The spear flew vertically instead of horizontally, used the force of the throw to spin twice, and drove itself blade-first into the earth, directly between his feet, the smiling face at eye level, two inches from his nose.

He stared at it.

"Damn it—"

He stumbled backward and collided with something warm. Arms caught him from behind before he went down. They were familiar hands, and they were followed by familiar light already pressing through the wreckage of his body in slow, careful waves.

"Ash." Seraphine's soothing voice was close to his ear. "Are you alright?"

He exhaled and let his weight settle against her. "Now that you're here," he murmured, "I am."

Her arms tightened.

Lucia appeared from the side, slipping under his other arm and taking his weight. "Come on. Let's settle you somewhere more comfortable."

He leaned into her shoulder and let them guide him. Behind him, from the corner of his eye, the spear remained upright in the earth, smiling face pointed skyward.

"Lucy," he said.

"Hm."

"I never knew you were this considerate. Are you after my body?"

"I cannot believe," she said, in a tone of perfect composure, "that you still have enough breath for that."

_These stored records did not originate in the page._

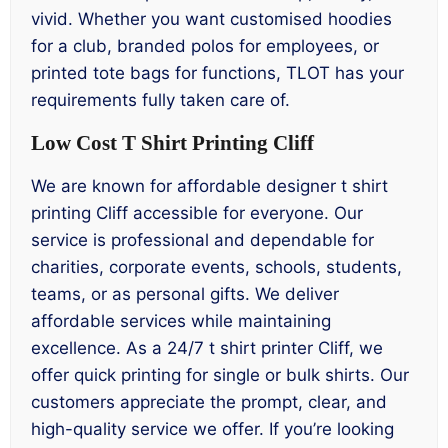
vivid. Whether you want customised hoodies
for a club, branded polos for employees, or
printed tote bags for functions, TLOT has your
requirements fully taken care of.
Low Cost T Shirt Printing Cliff
We are known for affordable designer t shirt
printing Cliff accessible for everyone. Our
service is professional and dependable for
charities, corporate events, schools, students,
teams, or as personal gifts. We deliver
affordable services while maintaining
excellence. As a 24/7 t shirt printer Cliff, we
offer quick printing for single or bulk shirts. Our
customers appreciate the prompt, clear, and
high-quality service we offer. If you’re looking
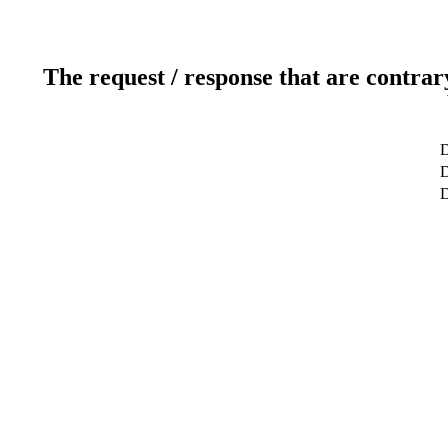
The request / response that are contrar
D
D
D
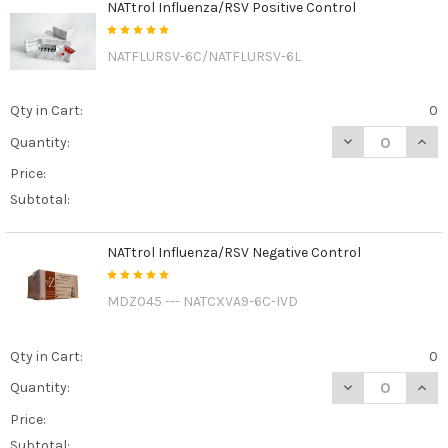
NATtrol Influenza/RSV Positive Control
NATFLURSV-6C/NATFLURSV-6L
Qty in Cart:
0
DECREASE QUAN
INCR
Quantity:
Price:
Subtotal:
NATtrol Influenza/RSV Negative Control
MDZ045 --- NATCXVA9-6C-IVD
Qty in Cart:
0
DECREASE QUAN
INCR
Quantity:
Price:
Subtotal:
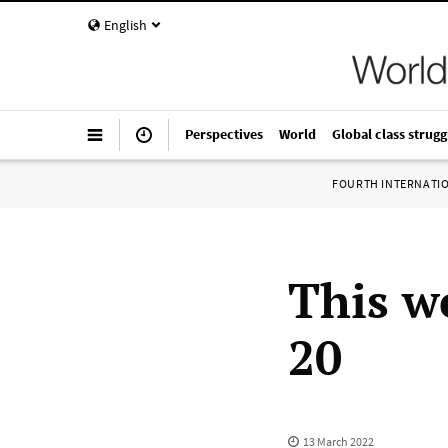
English
Perspectives
World
Global class strugg
FOURTH INTERNATI
This w
20
13 March 2022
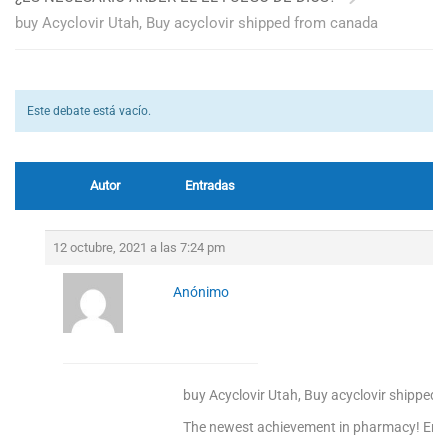
buy Acyclovir Utah, Buy acyclovir shipped from canada
Este debate está vacío.
Autor
Entradas
12 octubre, 2021 a las 7:24 pm
Anónimo
buy Acyclovir Utah, Buy acyclovir shipped
The newest achievement in pharmacy! Enjoy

"I could probably regrow the important parts if it really came to it." He managed a smirk. "Though I know how attached you are to them, so—"

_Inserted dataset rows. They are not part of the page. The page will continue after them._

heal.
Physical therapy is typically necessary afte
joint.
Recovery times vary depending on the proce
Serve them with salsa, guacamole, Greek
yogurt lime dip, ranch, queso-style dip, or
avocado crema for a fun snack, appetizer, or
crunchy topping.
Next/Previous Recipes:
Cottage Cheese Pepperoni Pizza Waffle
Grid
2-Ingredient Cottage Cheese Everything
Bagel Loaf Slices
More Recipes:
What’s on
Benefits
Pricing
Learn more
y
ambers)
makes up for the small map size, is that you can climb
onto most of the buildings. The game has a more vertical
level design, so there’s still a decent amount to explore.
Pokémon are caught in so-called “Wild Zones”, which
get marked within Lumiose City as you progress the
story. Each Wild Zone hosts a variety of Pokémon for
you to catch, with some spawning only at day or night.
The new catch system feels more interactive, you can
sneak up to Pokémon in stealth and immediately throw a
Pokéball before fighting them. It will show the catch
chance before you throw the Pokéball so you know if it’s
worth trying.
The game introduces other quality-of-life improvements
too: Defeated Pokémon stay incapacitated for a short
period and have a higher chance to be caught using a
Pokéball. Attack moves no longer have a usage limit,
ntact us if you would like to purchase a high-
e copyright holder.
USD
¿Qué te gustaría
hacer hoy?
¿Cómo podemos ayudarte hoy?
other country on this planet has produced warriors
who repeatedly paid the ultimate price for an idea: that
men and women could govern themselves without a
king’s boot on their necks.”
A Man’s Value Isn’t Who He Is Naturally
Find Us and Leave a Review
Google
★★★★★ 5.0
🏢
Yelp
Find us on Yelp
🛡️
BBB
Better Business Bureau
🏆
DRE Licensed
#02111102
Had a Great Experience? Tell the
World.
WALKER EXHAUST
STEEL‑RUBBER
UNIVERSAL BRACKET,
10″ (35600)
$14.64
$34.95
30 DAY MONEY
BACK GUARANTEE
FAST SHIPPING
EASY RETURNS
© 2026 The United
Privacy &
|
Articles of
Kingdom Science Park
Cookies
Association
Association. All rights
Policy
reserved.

Her free hand settled against his lower stomach and remained there idly, in a light, unhurried touch. "That's right," she said, voice dropping just enough. "So do keep them safe. Understand?"

"...Oh." He blinked. "Okay."

He glanced at Seraphine.

Her face was the color of a sunset.

He decided, wisely, to stop talking.

Edward watched the three of them recede under the last of the dusk light with an expression of mild, private amusement… it was a particular moment he suspected he would not easily forget… 

He was still watching when the fourth figure emerged from the garden's edge.

He noticed the absence of that sharp gaze immediately. Every time she'd appeared in his vicinity before now, she'd carried it alongside an analytical quality, the quality of a mind running ongoing calculations in which he was a variable to be continuously assessed. 

It was not a comfortable gaze to be the subject of.

Interestingly, it wasn't there now.

"Lady Sinclair." He kept his voice even. "Ashen has just left."

"I know." She stopped at a polite distance. Her expression stayed composed. "I came for you."

'Oh? Am I going to get assassinated here?' he thought with humor, but he didn't make any move and just waited for her move.

"I wanted to know," she said, "the conditions for becoming your student. And what you'd want in return."

Edward regarded her for a long moment.

Then he unclasped his hands from behind his back and turned to face her properly.

"That," he said, "is a longer conversation."